In some ways, this tidal wave of data is the pollution problem of the information age. All information processes produce it. If we ignore the problem, it will stay around forever. And the only way to successfully deal with it is to pass laws regulating its generation, use and eventual disposal. - Bruce Schneier
Even the smallest application generates quantitative and measurable data - log data, usage data, number of times downloaded, number of times executed. A normal web application (even this blog) has reams of data powering it: the blog posts, blog settings, log files, statistics, reports.
The entire point of a computer is to store and vomit back up data on command. It ultimately doesn't do much else except for the occasional computation on said data which it then also stores and vomits back up. Computers create data, consume data, and are ultimately all about shuffling small piles of data around to create bigger and bigger piles of data until the world is consumed by terabytes and petabytes of the stuff in huge mountains now called.... big data. Which computers then sift to find... even more data.*
Data can be good, it can be evil, but to a computer, it's just data.
When approaching a new application the approach to storing, reading, and manipulating the data is the single most important decision one can make -- more important that the OS or the tools to build it. One can write the fastest low-level C program on Earth but if it sits around waiting on a socket for 60-second long query to execute it's just going to get to waiting around on that query very quickly. And, to the same extent, one can write the most convoluted ruby application but if all the queries are sub-millisecond it will still support a respectable user concurrency.
It is not just about access speed (although woah important). An application's data architecture is about the holistic approach to how the data is ultimately created, used, stored, and retrieved by the application and the application's management system. The right approaches are the difference between a successful application and one that fails.
We ask ourselves some questions:
- What kind of data is this? Is it customer data? What is its shape?
- How is the data queried? What kind of answers does the data provide?
- How much data are we expecting in a reasonable time frame? Megs? Gigs? Petabytes?
- What is the tolerance for data loss?
- What generates logs and how are they collected?
- What intelligence can we derive from the data we create?
- What sort of reports will be run on this data?

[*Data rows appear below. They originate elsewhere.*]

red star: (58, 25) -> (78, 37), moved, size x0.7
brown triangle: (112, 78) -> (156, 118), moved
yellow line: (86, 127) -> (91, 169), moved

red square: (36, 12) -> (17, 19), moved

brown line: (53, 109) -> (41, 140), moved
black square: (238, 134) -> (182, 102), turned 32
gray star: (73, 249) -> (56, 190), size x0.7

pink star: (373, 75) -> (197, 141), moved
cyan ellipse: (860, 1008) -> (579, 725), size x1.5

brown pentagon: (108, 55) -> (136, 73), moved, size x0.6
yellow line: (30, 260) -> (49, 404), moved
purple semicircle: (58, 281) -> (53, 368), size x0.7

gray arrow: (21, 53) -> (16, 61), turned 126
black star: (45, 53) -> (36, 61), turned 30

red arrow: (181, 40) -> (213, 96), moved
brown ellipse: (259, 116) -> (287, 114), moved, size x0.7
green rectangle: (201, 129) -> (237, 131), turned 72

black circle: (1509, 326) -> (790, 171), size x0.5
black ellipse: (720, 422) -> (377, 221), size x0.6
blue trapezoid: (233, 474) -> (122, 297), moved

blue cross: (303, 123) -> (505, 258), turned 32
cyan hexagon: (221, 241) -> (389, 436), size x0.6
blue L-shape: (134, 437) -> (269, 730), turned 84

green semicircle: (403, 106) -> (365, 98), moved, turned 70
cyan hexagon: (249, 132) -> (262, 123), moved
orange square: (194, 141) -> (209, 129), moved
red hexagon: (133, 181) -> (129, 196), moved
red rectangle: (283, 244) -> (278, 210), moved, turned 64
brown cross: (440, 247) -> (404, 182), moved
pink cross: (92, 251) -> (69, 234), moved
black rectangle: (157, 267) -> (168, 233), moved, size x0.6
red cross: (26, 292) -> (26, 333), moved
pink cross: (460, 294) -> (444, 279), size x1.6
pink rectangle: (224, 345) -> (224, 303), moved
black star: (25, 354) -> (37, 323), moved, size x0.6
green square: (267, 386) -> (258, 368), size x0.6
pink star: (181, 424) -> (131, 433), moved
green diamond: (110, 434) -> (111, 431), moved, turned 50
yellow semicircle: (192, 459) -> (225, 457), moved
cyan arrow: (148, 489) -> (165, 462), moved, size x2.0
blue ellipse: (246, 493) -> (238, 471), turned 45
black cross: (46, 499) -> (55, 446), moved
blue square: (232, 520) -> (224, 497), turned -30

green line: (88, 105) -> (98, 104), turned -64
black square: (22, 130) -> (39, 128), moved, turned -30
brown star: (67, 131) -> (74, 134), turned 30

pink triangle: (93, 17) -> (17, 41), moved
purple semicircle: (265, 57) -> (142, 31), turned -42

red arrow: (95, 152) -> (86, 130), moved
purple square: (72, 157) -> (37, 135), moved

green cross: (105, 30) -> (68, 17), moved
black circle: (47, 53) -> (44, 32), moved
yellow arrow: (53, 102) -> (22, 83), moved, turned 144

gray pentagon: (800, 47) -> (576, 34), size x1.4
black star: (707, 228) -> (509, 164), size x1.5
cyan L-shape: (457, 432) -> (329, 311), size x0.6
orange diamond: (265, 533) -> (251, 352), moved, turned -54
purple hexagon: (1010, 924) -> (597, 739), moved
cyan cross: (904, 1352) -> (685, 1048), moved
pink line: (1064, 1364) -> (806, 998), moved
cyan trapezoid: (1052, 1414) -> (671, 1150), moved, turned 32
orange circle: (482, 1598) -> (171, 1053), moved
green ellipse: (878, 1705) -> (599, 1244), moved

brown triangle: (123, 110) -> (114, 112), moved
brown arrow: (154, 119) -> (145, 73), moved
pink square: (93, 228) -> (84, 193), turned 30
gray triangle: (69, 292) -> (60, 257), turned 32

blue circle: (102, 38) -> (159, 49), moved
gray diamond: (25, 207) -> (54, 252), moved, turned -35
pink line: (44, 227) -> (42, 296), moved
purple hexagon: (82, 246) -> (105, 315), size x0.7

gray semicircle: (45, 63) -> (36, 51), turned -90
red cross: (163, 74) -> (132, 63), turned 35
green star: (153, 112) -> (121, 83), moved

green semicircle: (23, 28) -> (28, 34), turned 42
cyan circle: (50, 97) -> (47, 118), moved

Back to the example, for Project Butterfly, even in its simplest possible incarnation of just handing out some reservations to a convention, we already see it has three different types of data:
- Customer transactional data describing customers, their attendance choices, and the probability of attendance;
- Web and application log data describing the usage patterns of the application itself;
- Reporting data back to convention planners to properly size for the expected population of convention goers.
We have two different kinds of business intelligence out of three flavors of data usage -- and the system hasn't even yet taken a credit card. We have customer intelligence and system intelligence. These are both critical pieces of data to the overall health and success of the project.
In the next couple of posts we'll deal with the two different classes of data and choose data stores for them correct to their core architecture and needs of the running system.
- With, granted, some pretty sweet tools.